Dose‐, time‐and lipophilicity‐dependent silver(I)–N‐heterocyclic carbene complexes: Synthesis, characterization and interaction with plasmid and Aedes albopictus DNA

Four new Ag(I)–N-heterocyclic carbene (NHC) complexes (5–8) bearing symmetrically substituted NHC ligands have been synthesized starting from the corresponding benzimidazolium bromide salts which are accessible in a single step from N-substituted benzimidazoles (N-alkyl and N-aryl) and subsequently reacted with the basic metal source Ag2O in acetonitrile–methanol. These compounds were characterized using elemental analyses, 1H NMR, 13C NMR, Fourier transform infrared and UV–visible spectroscopic techniques, and molar conductivity. Single-crystal structural studies for complex 5 show that the Ag(I) centre has a perfectly linear C–Ag–C coordination, with quasi-parallel pairs of aromatic benzimidazole planes. All the complexes interact with Aedes albopictus DNA via intercalation mode by a large hypochromicity of 22 and 27% and smaller hypochromicity of 16 and 19%. Furthermore, all complexes exhibit efficient DNA cleavage activity via a non-oxidative mechanistic pathway. The DNase activities of the test compounds revealed a time- and concentration-dependent activity pattern. The Ag(I)–NHC complexes showed considerably higher DNA cleavage activity compared to their respective benzimidazolium salts at a lower concentration.
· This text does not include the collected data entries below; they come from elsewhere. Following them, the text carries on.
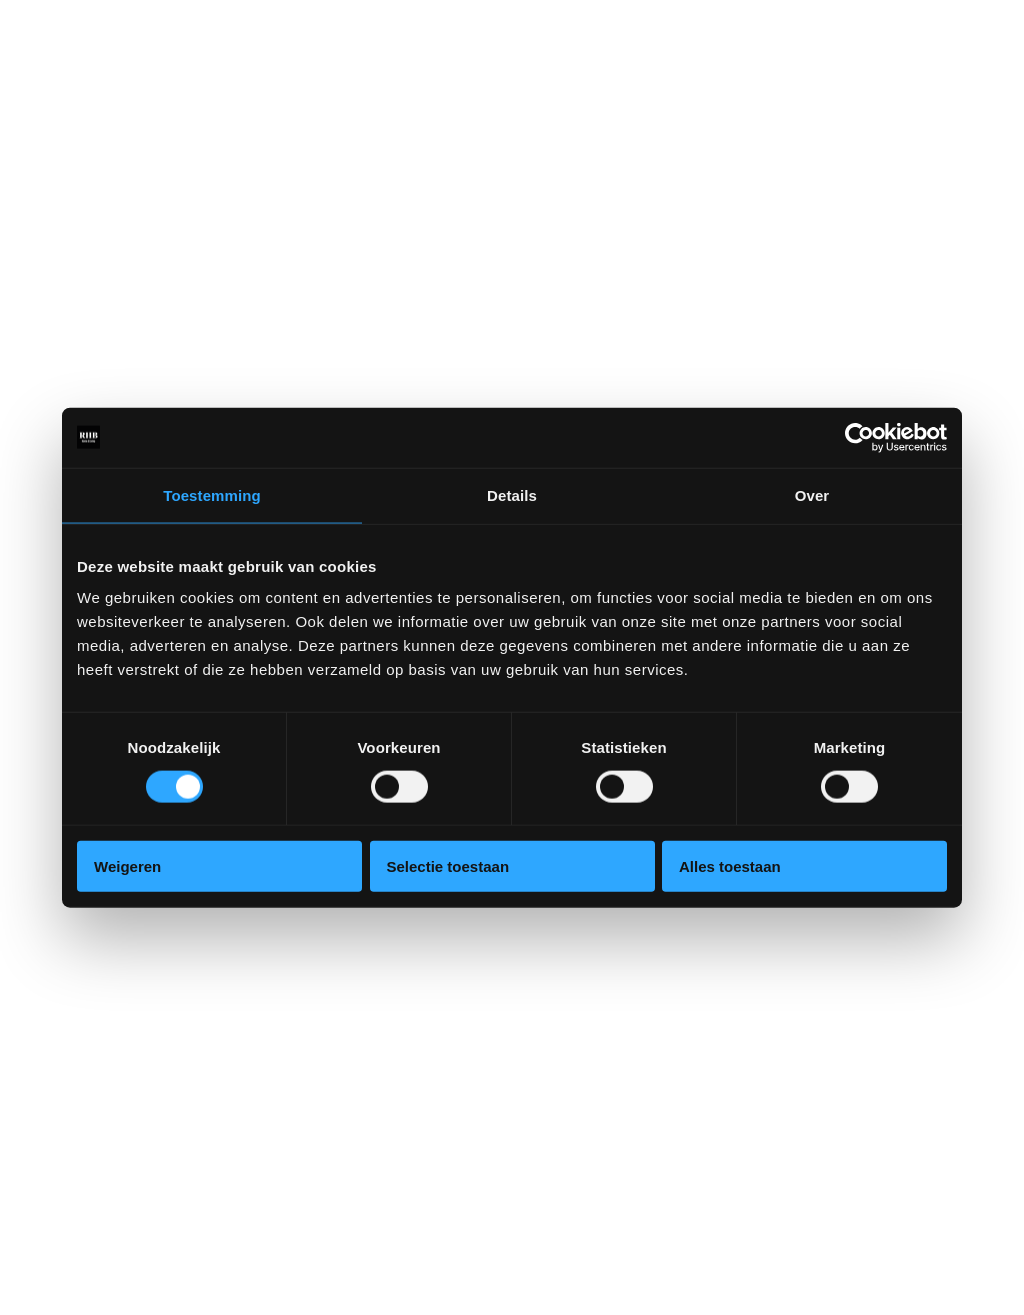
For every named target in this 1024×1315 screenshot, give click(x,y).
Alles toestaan (730, 866)
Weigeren (127, 866)
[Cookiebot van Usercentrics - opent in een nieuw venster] (859, 437)
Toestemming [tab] (212, 494)
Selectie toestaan (448, 866)
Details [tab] (512, 494)
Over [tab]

The DNA cleavage of these complexes changed from a moderate effect to a good one, corresponding to the increasing lipophilicity order of the complexes as 5 < 6 < 7 < 8 (1.02, 1.05, 1.78 and 2.06 for 5–8, respectively). This order is further corroborated with the DNA binding study, but with the exception of complex 5, which shows a better binding ability for DNA (Kb = 3.367 × 106) than complexes 6–8 (6.982 × 105, 8.376 × 105 and 1.223 × 106, respectively).